This study addresses the question, whether quantitative cerebrovascular reactivity (CVR) is a potential vascular biomarker in dementia with Alzheimer’s and vascular pathologies. This was tested in a cross-sectional study, where CBF-CVR assessed via Phase-Contrast-MRI during a CO2 breathing-challenge predicted cognitive and functional performance, disease-severity, and diabetes-risk, in 67 normal and mild-cognitive-impairment subjects. The performance and severity relationships remained robust after adjusting for Alzheimer’s disease and competing vascular markers. These findings suggest that quantitative CBF-CVR has potential as a sensitive biomarker for early changes in cognitive and functional performance, and of disease severity in dementia, independent of Alzheimer’s disease.


Introduction

Vascular dementia represents the second leading cause of cognitive impairment, after Alzheimer’s disease (AD), and is also a major component in mixed dementia1. However, compared to Alzheimer’s disease, for which amyloid, tau, and neurodegeneration are established hallmarks, biomarkers for vascular dementia are insufficiently developed. White-matter-hyperintensities (WMH) have been the most widely used index for vascular diseases, but its association with clinical outcome and cognitive function is moderate2. Cerebrovascular Reactivity (CVR) measures vasodilation of small vessels to stimuli such as CO2, and has recently been suggested to be a sensitive marker for cognitive impairment in elderly individuals3,4,5. CVR is typically measured using Blood-oxygenation-level-dependent (BOLD) signal while the subject breathes CO2 gas mixture and room-air in an interleaved fashion.
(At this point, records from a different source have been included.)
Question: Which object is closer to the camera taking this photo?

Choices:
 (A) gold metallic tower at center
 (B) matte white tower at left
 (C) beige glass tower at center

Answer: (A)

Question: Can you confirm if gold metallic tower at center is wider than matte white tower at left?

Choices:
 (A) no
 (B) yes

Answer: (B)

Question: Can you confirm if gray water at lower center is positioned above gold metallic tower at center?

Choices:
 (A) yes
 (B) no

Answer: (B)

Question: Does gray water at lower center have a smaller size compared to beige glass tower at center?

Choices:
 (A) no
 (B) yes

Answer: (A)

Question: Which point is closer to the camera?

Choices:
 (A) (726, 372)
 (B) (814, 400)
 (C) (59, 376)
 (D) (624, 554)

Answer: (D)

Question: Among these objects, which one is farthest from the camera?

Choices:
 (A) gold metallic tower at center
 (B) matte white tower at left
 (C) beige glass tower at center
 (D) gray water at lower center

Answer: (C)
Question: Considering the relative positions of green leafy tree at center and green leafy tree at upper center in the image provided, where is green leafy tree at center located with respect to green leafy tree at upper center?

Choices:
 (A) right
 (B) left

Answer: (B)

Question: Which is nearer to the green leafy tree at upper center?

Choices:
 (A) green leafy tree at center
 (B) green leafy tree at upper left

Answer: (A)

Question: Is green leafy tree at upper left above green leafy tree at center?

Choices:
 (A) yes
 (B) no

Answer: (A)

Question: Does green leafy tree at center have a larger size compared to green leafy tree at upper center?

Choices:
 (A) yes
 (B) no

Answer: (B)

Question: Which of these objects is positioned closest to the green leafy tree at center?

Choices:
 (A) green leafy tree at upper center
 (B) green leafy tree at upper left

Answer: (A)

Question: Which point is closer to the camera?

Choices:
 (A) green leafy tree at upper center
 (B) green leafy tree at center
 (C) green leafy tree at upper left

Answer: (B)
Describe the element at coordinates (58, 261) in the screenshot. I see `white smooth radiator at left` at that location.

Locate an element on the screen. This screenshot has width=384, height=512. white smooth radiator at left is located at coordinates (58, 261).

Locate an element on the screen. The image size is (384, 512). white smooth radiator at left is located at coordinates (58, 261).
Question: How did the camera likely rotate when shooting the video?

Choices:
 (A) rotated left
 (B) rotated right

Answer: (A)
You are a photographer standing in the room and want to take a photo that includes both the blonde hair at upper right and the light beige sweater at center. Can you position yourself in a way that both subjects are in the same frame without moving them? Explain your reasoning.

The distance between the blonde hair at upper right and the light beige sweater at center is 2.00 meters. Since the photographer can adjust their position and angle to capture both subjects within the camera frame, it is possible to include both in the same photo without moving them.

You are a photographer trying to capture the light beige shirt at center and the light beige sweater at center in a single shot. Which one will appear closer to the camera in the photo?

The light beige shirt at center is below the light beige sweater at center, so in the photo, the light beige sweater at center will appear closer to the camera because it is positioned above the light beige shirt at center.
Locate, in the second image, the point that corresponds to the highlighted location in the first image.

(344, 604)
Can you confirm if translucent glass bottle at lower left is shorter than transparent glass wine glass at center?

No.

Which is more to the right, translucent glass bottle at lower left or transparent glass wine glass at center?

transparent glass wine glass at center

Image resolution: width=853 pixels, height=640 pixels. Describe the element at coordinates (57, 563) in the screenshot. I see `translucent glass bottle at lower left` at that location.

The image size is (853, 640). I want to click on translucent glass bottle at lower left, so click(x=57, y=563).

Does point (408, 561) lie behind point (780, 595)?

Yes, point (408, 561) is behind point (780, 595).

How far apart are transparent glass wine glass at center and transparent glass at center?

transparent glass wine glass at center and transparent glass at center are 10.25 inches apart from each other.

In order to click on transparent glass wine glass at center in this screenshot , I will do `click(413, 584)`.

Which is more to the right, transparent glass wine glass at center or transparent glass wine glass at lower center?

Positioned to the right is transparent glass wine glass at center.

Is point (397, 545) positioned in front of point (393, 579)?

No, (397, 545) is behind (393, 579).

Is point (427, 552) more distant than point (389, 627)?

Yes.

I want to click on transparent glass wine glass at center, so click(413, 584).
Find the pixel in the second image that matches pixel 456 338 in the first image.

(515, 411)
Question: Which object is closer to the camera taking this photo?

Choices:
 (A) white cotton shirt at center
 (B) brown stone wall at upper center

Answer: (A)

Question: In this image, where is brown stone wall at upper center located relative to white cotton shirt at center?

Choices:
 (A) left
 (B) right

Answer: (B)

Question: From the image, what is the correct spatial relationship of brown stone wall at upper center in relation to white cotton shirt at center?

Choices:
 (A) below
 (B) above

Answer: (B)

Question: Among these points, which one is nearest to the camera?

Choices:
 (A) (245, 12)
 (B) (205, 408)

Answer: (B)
However, the BOLD signal represents a complex interplay between several parameters including Cerebral-Blood-Flow (CBF), Cerebral-Blood-Volume, hematocrit and Cerebral-Metabolic-Rate-of-Oxygen6, thus quantitative interpretation of BOLD signal is known to be challenging. The present study will therefore apply CBF-based CVR in a group of older individuals with mild-cognitive-impairment (MCI), AD, and normal cognition, and study the relationship of CBF-CVR with diagnostic category, cognitive and physical function, amyloid and tau burden, and vascular risk factors.

Methods

Participants: A cross-sectional study was conducted in 67 older subjects, aged 69±6.5 years (22 cognitively normal, 37 mild cognitive impairment, and 8 mild dementia). Participants were enriched for vascular risks.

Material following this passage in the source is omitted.